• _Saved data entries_
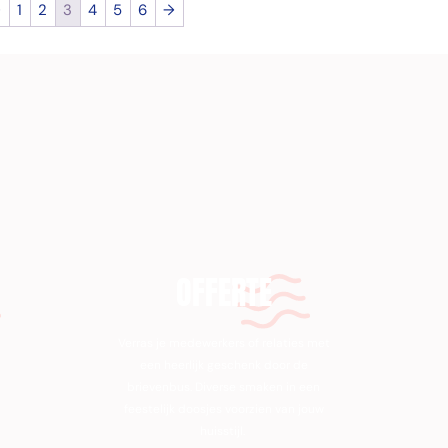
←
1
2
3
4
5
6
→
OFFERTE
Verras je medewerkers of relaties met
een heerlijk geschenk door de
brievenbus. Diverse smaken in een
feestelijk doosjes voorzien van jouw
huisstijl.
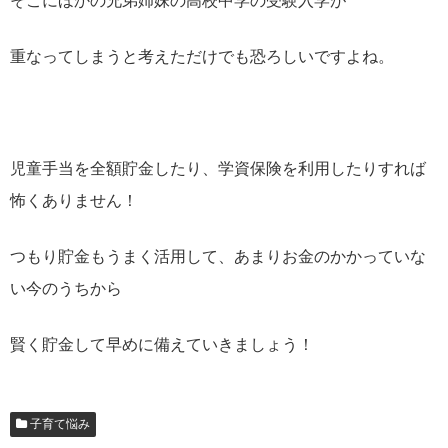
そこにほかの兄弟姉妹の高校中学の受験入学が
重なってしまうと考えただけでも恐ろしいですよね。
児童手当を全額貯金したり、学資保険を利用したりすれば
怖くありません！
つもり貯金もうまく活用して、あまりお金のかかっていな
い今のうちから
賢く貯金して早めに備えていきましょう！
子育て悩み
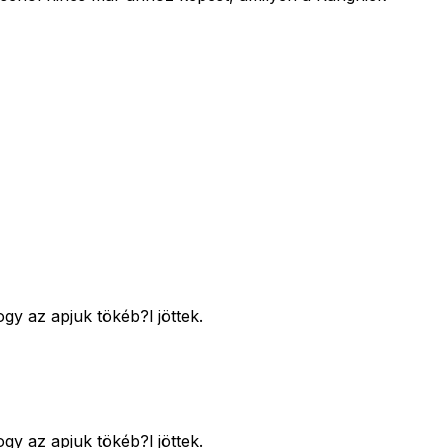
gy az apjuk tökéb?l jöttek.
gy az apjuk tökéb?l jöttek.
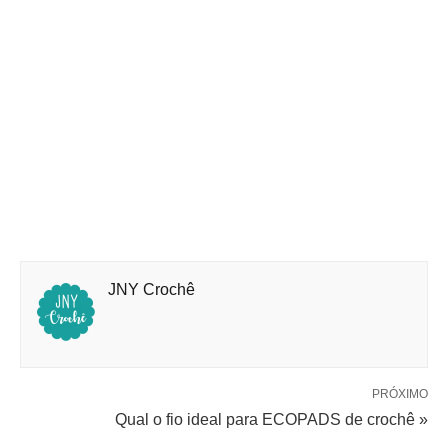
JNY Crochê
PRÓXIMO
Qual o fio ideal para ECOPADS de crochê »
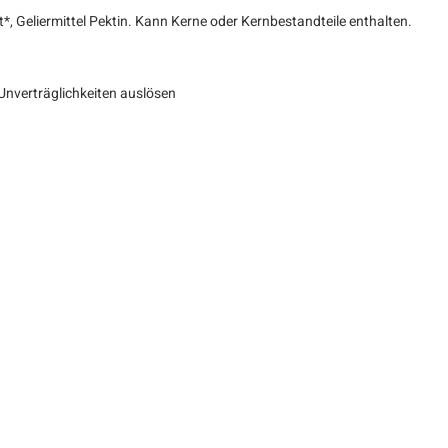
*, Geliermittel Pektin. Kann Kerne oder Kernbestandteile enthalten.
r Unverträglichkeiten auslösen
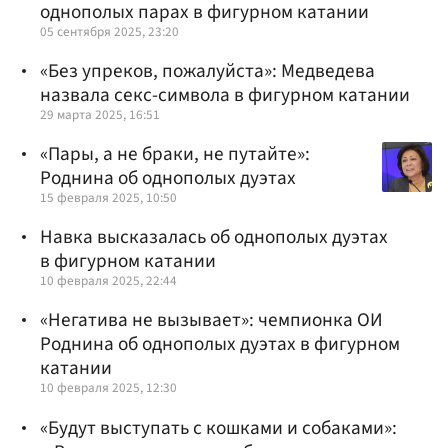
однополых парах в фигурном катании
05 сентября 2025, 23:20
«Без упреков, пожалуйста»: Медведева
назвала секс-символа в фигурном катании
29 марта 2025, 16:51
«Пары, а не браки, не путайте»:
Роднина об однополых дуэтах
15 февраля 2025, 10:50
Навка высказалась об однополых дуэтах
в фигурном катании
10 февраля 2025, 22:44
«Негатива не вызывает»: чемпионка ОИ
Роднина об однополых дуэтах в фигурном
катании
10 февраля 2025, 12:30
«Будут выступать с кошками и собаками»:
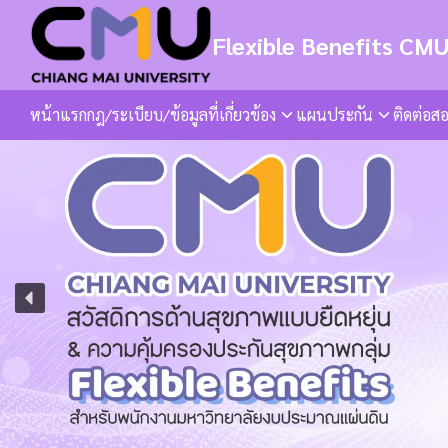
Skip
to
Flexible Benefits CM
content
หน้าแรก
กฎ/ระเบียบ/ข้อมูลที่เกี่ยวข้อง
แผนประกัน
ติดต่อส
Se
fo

• _Task directions_
Each line above that has the word "дуэтах" must be copied.

• _Task response_
Роднина об однополых дуэтах
Навка высказалась об однополых дуэтах
Роднина об однополых дуэтах в фигурном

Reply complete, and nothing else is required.